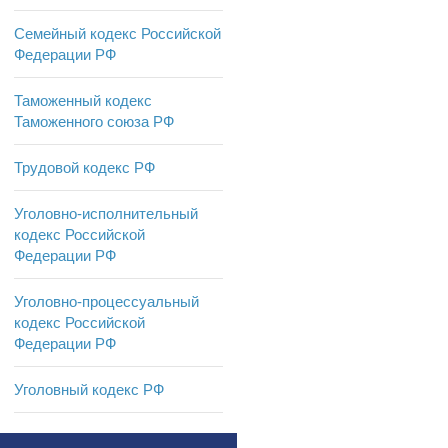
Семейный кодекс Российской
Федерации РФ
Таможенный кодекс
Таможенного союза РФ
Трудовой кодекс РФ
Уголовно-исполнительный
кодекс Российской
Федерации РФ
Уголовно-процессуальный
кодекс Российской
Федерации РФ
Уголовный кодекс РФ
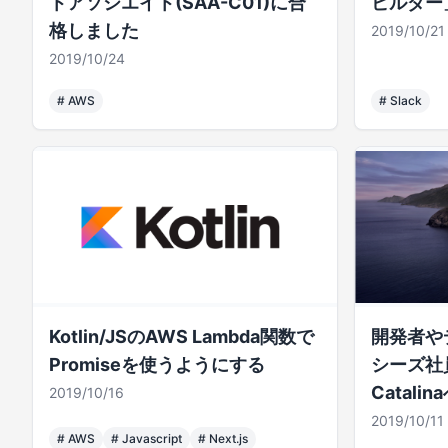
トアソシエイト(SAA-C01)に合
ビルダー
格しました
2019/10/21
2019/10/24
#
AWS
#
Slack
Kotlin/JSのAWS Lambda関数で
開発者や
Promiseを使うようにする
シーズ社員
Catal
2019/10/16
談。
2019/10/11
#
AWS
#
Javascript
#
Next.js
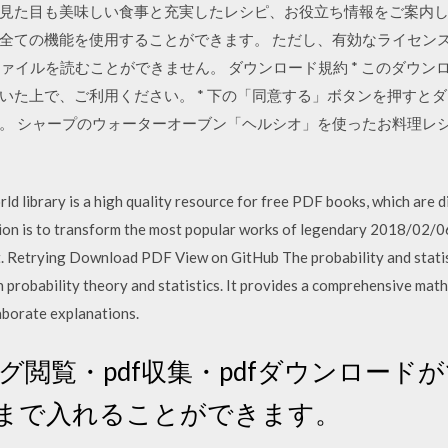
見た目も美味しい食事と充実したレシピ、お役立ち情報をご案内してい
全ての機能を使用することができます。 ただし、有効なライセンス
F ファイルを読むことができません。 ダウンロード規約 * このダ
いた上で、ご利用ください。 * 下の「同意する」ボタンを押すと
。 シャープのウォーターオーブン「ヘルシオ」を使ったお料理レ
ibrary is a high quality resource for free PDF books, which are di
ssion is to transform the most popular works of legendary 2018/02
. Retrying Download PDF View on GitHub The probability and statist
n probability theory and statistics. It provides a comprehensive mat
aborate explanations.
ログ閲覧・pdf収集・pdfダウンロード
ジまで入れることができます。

┄┄┄┄┄┄┄┄┄┄┄┄┄┄┄┄┄┄┄┄

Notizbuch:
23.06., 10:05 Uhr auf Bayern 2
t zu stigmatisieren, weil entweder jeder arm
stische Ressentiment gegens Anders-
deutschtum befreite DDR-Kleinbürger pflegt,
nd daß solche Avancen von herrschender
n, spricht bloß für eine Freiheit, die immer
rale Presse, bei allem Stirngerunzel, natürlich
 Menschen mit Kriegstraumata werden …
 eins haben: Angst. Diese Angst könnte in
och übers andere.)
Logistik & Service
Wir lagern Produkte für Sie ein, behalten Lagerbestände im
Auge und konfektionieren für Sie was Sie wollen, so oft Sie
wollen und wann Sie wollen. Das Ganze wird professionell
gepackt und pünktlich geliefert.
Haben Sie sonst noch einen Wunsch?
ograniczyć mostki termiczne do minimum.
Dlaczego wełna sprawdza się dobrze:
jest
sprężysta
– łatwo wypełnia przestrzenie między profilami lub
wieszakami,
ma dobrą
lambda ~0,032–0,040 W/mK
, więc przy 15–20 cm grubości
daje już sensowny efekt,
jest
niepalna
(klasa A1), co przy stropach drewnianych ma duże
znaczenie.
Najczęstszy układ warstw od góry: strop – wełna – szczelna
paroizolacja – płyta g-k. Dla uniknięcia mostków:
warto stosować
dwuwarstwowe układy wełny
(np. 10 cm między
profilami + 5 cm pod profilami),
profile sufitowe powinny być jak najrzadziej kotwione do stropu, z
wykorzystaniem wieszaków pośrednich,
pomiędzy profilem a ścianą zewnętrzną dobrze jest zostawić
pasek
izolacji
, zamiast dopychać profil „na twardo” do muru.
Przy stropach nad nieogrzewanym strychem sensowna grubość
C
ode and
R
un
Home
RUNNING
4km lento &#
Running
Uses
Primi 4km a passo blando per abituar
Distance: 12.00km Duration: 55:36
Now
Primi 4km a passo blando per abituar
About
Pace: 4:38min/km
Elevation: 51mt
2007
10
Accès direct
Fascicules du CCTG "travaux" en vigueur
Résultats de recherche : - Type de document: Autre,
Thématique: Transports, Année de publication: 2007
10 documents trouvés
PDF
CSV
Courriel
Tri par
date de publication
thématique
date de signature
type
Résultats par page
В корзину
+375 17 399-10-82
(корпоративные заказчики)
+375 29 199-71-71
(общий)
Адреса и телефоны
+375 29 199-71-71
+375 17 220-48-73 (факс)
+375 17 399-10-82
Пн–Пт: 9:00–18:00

┄┄┄┄┄┄┄┄┄┄┄┄┄┄┄┄┄┄┄┄

▸ WORK REQUEST: When you reach the line in the material above that holds "ibrary is a", begin reproducing lines exactly, and stop after the line that holds "ジまで入れることができます。".

▸ YOUR RESPONSE:
ibrary is a high quality resource for free PDF books, which are di
ssion is to transform the most popular works of legendary 2018/02
. Retrying Download PDF View on GitHub The probability and statist
n probability theory and statistics. It provides a comprehensive mat
aborate explanations.
ログ閲覧・pdf収集・pdfダウンロード
ジまで入れることができます。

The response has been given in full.